*INSTRUCTIONS TO FOLLOW*. Images are to be omitted, and the rest of the records reproduced exactly.
INPUT RECORDS START
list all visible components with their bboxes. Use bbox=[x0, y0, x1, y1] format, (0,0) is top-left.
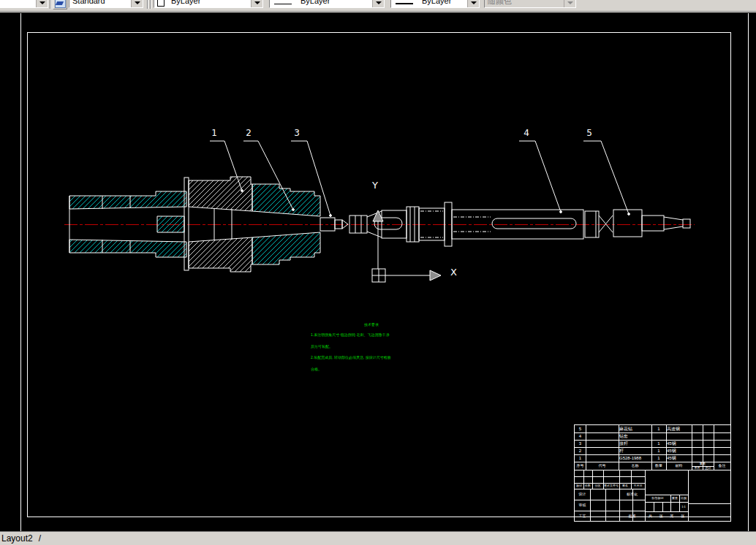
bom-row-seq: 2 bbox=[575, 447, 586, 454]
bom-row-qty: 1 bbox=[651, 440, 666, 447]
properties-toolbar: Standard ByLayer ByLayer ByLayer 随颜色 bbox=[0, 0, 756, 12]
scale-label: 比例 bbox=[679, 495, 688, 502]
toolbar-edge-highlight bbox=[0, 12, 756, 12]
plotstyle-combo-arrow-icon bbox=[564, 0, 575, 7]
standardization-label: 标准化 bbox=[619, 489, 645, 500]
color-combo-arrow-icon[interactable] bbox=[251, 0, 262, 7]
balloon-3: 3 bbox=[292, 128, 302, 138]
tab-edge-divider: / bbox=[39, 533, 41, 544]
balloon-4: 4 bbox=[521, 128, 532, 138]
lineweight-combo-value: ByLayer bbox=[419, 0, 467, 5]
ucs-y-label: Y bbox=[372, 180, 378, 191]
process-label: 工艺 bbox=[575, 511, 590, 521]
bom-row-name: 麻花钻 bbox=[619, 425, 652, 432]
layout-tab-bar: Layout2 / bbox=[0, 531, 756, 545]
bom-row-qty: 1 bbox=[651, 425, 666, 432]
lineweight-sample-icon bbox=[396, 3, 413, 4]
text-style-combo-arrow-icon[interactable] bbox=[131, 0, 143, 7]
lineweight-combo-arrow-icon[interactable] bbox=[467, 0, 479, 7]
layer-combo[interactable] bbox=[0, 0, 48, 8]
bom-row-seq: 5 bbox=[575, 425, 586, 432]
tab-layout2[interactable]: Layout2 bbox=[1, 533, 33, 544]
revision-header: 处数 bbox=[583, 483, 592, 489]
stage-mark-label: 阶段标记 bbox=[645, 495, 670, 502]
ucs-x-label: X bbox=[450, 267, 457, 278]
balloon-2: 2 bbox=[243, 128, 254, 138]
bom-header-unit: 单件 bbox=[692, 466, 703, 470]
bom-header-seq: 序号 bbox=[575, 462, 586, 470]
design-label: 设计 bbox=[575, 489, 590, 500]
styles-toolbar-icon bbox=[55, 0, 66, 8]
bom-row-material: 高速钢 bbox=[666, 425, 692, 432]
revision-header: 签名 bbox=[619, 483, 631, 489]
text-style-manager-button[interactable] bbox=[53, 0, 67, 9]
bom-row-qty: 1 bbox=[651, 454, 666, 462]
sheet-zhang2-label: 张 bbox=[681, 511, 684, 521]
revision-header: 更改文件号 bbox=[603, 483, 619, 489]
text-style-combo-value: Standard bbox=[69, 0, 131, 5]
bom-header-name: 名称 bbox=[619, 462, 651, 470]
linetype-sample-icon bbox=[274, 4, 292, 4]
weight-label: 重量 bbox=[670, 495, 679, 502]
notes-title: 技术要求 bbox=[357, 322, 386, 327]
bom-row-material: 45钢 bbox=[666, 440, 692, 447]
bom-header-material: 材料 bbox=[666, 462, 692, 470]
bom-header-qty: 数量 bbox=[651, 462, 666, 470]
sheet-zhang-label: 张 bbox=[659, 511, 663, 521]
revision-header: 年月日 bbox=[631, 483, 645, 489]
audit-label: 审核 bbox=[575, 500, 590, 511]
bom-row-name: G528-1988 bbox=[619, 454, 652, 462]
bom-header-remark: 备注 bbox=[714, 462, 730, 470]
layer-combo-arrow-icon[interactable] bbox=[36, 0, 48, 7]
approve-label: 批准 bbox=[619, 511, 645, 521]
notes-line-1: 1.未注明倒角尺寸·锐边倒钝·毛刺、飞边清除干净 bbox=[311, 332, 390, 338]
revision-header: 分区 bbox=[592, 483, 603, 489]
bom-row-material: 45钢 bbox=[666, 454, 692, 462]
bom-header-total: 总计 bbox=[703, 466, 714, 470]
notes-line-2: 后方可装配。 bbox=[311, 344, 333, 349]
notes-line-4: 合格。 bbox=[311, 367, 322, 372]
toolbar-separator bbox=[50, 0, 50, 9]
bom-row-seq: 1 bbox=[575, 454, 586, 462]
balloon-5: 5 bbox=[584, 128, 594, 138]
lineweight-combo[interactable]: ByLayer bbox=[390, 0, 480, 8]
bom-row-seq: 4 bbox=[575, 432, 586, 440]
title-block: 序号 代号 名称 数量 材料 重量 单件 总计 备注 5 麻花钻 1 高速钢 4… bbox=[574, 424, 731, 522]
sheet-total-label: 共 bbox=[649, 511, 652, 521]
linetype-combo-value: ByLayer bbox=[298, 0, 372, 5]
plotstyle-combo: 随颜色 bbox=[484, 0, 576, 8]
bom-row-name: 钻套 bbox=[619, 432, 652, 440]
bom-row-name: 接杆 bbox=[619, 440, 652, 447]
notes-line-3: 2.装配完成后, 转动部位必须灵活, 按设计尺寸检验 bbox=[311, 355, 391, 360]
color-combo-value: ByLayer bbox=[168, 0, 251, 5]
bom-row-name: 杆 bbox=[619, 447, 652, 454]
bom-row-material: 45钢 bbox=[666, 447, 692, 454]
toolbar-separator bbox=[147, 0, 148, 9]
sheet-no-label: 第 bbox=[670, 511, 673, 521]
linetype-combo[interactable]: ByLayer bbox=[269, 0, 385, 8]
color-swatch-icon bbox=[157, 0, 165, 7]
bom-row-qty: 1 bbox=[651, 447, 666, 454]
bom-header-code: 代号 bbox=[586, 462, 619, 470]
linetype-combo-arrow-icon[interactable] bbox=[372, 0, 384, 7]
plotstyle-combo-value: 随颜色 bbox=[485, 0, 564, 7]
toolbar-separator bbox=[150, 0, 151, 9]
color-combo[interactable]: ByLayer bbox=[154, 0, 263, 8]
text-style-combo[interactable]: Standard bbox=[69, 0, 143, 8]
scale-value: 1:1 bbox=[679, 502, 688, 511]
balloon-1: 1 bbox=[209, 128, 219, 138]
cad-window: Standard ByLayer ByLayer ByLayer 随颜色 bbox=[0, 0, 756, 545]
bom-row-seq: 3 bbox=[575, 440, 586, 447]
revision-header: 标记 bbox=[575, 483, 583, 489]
INPUT RECORDS END
*ANSWER BOX*.
list all visible components with their bboxes. Use bbox=[x0, y0, x1, y1] format, (0,0) is top-left.
bom-row-seq: 2 bbox=[575, 447, 586, 454]
bom-row-qty: 1 bbox=[651, 440, 666, 447]
properties-toolbar: Standard ByLayer ByLayer ByLayer 随颜色 bbox=[0, 0, 756, 12]
scale-label: 比例 bbox=[679, 495, 688, 502]
toolbar-edge-highlight bbox=[0, 12, 756, 12]
plotstyle-combo-arrow-icon bbox=[564, 0, 575, 7]
standardization-label: 标准化 bbox=[619, 489, 645, 500]
color-combo-arrow-icon[interactable] bbox=[251, 0, 262, 7]
balloon-3: 3 bbox=[292, 128, 302, 138]
tab-edge-divider: / bbox=[39, 533, 41, 544]
balloon-4: 4 bbox=[521, 128, 532, 138]
lineweight-combo-value: ByLayer bbox=[419, 0, 467, 5]
ucs-y-label: Y bbox=[372, 180, 378, 191]
process-label: 工艺 bbox=[575, 511, 590, 521]
bom-row-name: 麻花钻 bbox=[619, 425, 652, 432]
layout-tab-bar: Layout2 / bbox=[0, 531, 756, 545]
bom-row-qty: 1 bbox=[651, 425, 666, 432]
lineweight-sample-icon bbox=[396, 3, 413, 4]
text-style-combo-arrow-icon[interactable] bbox=[131, 0, 143, 7]
lineweight-combo-arrow-icon[interactable] bbox=[467, 0, 479, 7]
layer-combo[interactable] bbox=[0, 0, 48, 8]
bom-row-seq: 5 bbox=[575, 425, 586, 432]
tab-layout2[interactable]: Layout2 bbox=[1, 533, 33, 544]
revision-header: 处数 bbox=[583, 483, 592, 489]
stage-mark-label: 阶段标记 bbox=[645, 495, 670, 502]
ucs-x-label: X bbox=[450, 267, 457, 278]
balloon-2: 2 bbox=[243, 128, 254, 138]
bom-header-unit: 单件 bbox=[692, 466, 703, 470]
bom-header-seq: 序号 bbox=[575, 462, 586, 470]
design-label: 设计 bbox=[575, 489, 590, 500]
styles-toolbar-icon bbox=[55, 0, 66, 8]
bom-row-material: 高速钢 bbox=[666, 425, 692, 432]
revision-header: 签名 bbox=[619, 483, 631, 489]
text-style-manager-button[interactable] bbox=[53, 0, 67, 9]
bom-row-qty: 1 bbox=[651, 454, 666, 462]
sheet-zhang2-label: 张 bbox=[681, 511, 684, 521]
revision-header: 更改文件号 bbox=[603, 483, 619, 489]
text-style-combo-value: Standard bbox=[69, 0, 131, 5]
bom-header-name: 名称 bbox=[619, 462, 651, 470]
linetype-sample-icon bbox=[274, 4, 292, 4]
weight-label: 重量 bbox=[670, 495, 679, 502]
notes-title: 技术要求 bbox=[357, 322, 386, 327]
bom-row-material: 45钢 bbox=[666, 440, 692, 447]
bom-header-material: 材料 bbox=[666, 462, 692, 470]
bom-header-qty: 数量 bbox=[651, 462, 666, 470]
sheet-zhang-label: 张 bbox=[659, 511, 663, 521]
revision-header: 年月日 bbox=[631, 483, 645, 489]
audit-label: 审核 bbox=[575, 500, 590, 511]
bom-row-name: G528-1988 bbox=[619, 454, 652, 462]
bom-header-remark: 备注 bbox=[714, 462, 730, 470]
layer-combo-arrow-icon[interactable] bbox=[36, 0, 48, 7]
approve-label: 批准 bbox=[619, 511, 645, 521]
notes-line-1: 1.未注明倒角尺寸·锐边倒钝·毛刺、飞边清除干净 bbox=[311, 332, 390, 338]
revision-header: 分区 bbox=[592, 483, 603, 489]
bom-row-material: 45钢 bbox=[666, 454, 692, 462]
bom-header-total: 总计 bbox=[703, 466, 714, 470]
notes-line-2: 后方可装配。 bbox=[311, 344, 333, 349]
notes-line-4: 合格。 bbox=[311, 367, 322, 372]
toolbar-separator bbox=[50, 0, 50, 9]
bom-row-seq: 1 bbox=[575, 454, 586, 462]
balloon-5: 5 bbox=[584, 128, 594, 138]
lineweight-combo[interactable]: ByLayer bbox=[390, 0, 480, 8]
bom-row-seq: 4 bbox=[575, 432, 586, 440]
title-block: 序号 代号 名称 数量 材料 重量 单件 总计 备注 5 麻花钻 1 高速钢 4… bbox=[574, 424, 731, 522]
sheet-total-label: 共 bbox=[649, 511, 652, 521]
linetype-combo-value: ByLayer bbox=[298, 0, 372, 5]
plotstyle-combo: 随颜色 bbox=[484, 0, 576, 8]
bom-row-name: 钻套 bbox=[619, 432, 652, 440]
bom-row-name: 接杆 bbox=[619, 440, 652, 447]
notes-line-3: 2.装配完成后, 转动部位必须灵活, 按设计尺寸检验 bbox=[311, 355, 391, 360]
color-combo-value: ByLayer bbox=[168, 0, 251, 5]
bom-row-name: 杆 bbox=[619, 447, 652, 454]
bom-row-material: 45钢 bbox=[666, 447, 692, 454]
toolbar-separator bbox=[147, 0, 148, 9]
sheet-no-label: 第 bbox=[670, 511, 673, 521]
linetype-combo[interactable]: ByLayer bbox=[269, 0, 385, 8]
color-swatch-icon bbox=[157, 0, 165, 7]
bom-row-qty: 1 bbox=[651, 447, 666, 454]
bom-header-code: 代号 bbox=[586, 462, 619, 470]
linetype-combo-arrow-icon[interactable] bbox=[372, 0, 384, 7]
plotstyle-combo-value: 随颜色 bbox=[485, 0, 564, 7]
toolbar-separator bbox=[150, 0, 151, 9]
color-combo[interactable]: ByLayer bbox=[154, 0, 263, 8]
text-style-combo[interactable]: Standard bbox=[69, 0, 143, 8]
scale-value: 1:1 bbox=[679, 502, 688, 511]
balloon-1: 1 bbox=[209, 128, 219, 138]
cad-window: Standard ByLayer ByLayer ByLayer 随颜色 bbox=[0, 0, 756, 545]
bom-row-seq: 3 bbox=[575, 440, 586, 447]
revision-header: 标记 bbox=[575, 483, 583, 489]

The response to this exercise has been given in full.